The US is an outlier among the G7

Furthermore, while it could be easily argued that the natural-born rule discriminates against naturalized citizens, that other political offices in the United States do not have being a natural-born citizen as a requirement, or that there are gray areas for what it means to be a natural-born citizen, one can also look to other democratic countries to demonstrate that this rule is an anomaly.

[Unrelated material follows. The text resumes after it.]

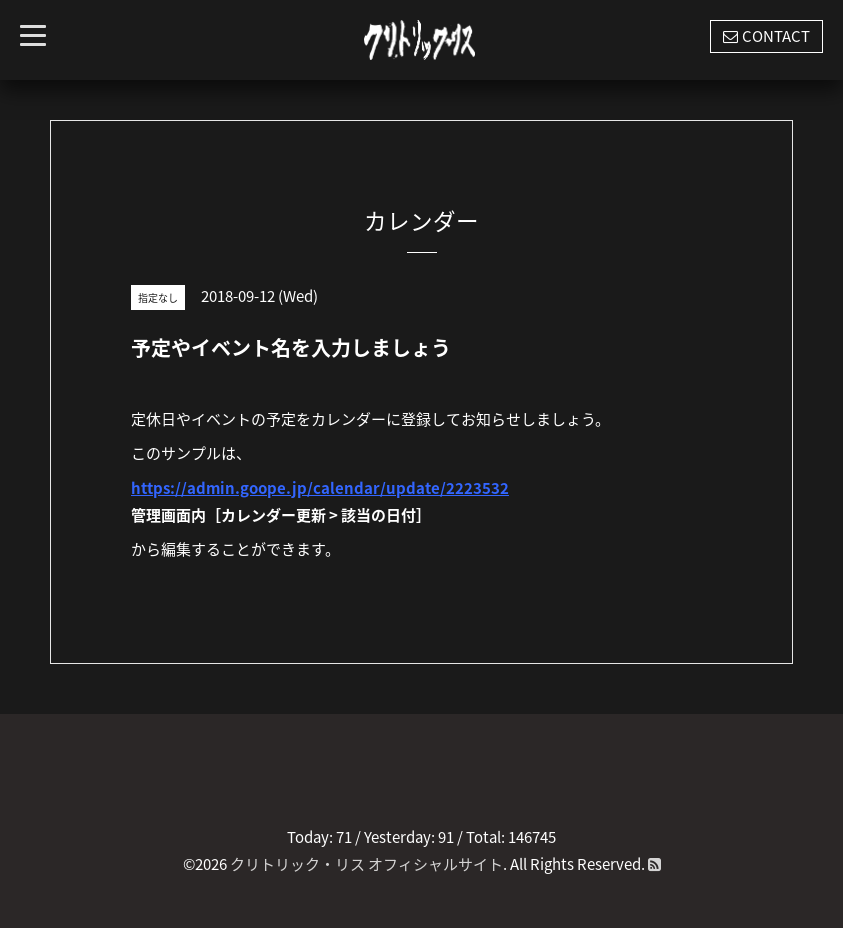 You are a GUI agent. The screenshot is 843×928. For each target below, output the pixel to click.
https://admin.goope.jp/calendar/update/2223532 (320, 488)
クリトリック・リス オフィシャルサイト (366, 864) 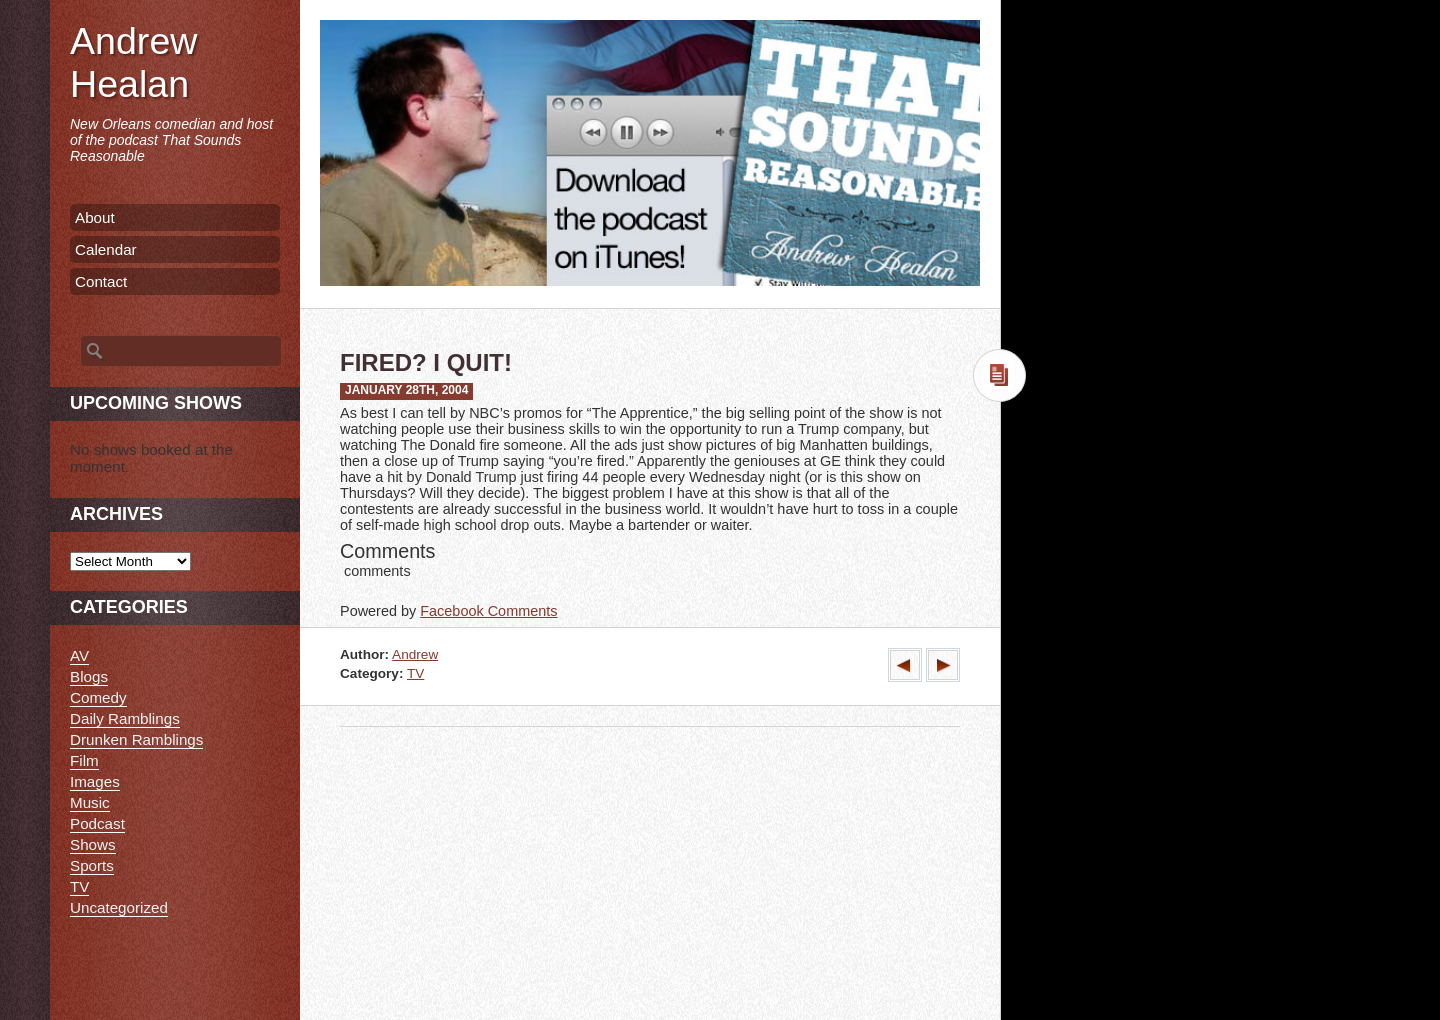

Out of the G7 countries (Canada, France, Germany, Italy, Japan, the United Kingdom, and the United States), the United States is the only of these wealthy democracies with the natural-born citizen requirement to run as a candidate in an election to be the Head of Government or Head of State. This shows that out of the world’s leading liberal democracies, the United States is an outlier regarding its candidacy rules for running for one of the highest positions in the country.

Looking at the different criteria of the G7 countries, while the United States has a natural-born citizen requirement to be President, it is at least an elected position. Compare this with the various appointment processes for the positions in five out of the seven countries.

Although the comparison of ‘elected vs. appointment’ may initially be a compelling argument, it is important to acknowledge that it misses a key point: the appointment processes in the other countries do not create a hierarchy of citizens within their own state.

Simply put, in the United States, a naturalized citizen is considered to be “less” of citizen and not eligible to run for President; for the sole reason of being born outside of the country. If they moved to a different G7 country and earned a citizenship there, they would hold the same rights as any natural-born citizen of that country to become its Head of Government or Head of State (for those countries which are not constitutional monarchies).

How all Americans could become eligible to be president

While this reality in the United States is discouraging for many naturalized citizens, there is still hope for potential changes. The easiest of changes would be for the Supreme Court to clarify some of the gray areas around what it means to be a natural-born citizen. One of these is ruling on whether a person born outside of the United States whose parents are both American citizens qualifies as a natural-born citizen. For example, in the latest of many debates over potential presidential candidates’ eligibility to become president, in 2016 there were discussions about whether Senator Ted Cruz was eligible, because he was born in Canada to a US-citizen mother and a Cuban US-resident father, but was naturalized at birth by a statute provided by Congress.

A more challenging change would be to allow all American citizens to run for President, since it would likely require a constitutional amendment. Additionally, amending the constitution would require either a joint resolution that is passed by a two-thirds vote or have applications from two-thirds of the state legislature that would have Congress call a convention in response. Although a difficult feat, and one which would require a substantial national campaign, it is one worth pursuing to make sure that all citizens – both natural-born and naturalized – hold the same rights and opportunities in the United States.

Until naturalized American citizens gain the ability to run for President, the freedom Reagan spoke of does not apply equally to all American citizens. Unfortunately, for any who wish to run for President, they will have to wake up from the American Dream.